One must be mindful of those who browse with JavaScript disabled. (Like myself – thank you NoScript!) Page authors must provide them with a method of contact that doesn't rely on JavaScript. An email form is the obvious solution, but it requires a little server-side programming which isn't an option for everyone. And would-be server script writers should be aware that improperly written mail form scripts can be exploited by spammers via SMTP header injection, so be careful!

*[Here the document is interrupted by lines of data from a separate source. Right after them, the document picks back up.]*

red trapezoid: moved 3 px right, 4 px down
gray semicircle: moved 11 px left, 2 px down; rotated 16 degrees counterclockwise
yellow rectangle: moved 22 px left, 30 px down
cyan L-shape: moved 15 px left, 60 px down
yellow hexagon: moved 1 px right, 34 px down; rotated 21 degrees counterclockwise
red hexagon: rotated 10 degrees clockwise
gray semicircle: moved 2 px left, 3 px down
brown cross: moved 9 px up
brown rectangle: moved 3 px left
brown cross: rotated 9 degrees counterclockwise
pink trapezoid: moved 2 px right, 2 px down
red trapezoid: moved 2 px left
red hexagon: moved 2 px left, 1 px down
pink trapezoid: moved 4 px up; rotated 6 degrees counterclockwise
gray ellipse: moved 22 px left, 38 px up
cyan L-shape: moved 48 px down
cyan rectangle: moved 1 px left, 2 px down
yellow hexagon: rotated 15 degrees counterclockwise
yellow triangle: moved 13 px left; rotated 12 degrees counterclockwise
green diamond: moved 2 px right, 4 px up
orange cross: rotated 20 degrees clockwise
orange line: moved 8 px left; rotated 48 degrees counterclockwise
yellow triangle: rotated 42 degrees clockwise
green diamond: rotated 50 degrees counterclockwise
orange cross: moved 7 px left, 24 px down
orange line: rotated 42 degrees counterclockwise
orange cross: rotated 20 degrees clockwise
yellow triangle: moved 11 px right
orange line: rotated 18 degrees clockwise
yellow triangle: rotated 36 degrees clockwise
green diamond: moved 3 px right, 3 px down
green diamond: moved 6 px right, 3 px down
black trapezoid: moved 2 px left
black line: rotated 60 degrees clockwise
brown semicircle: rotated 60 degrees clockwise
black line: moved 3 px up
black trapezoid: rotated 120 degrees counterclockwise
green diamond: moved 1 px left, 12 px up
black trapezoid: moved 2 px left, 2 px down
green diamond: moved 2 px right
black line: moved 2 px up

A technique that's worked quite well for me is to provide one option for those that have JavaScript enabled and another for those that don't. When providing both script-enabled and scriptless content, the obvious path to take is to use <script> and <noscript> blocks. But there's a less cumbersome path, which is to write one's page assuming JavaScript is not enabled, and then include a script that makes the changes you want for the script-enabled version. So I would write all of my contact links with a link to my email form, like so:
...please <a name="contact" href="/contact.html">email me</a>...

At the bottom of each page, I'd then include JavaScript which finds each element in the page with a name of "contact" and sets the href attribute to my email address. I'd include this script at the end of the page to ensure that all of the elements that I want to change have been created when the script runs.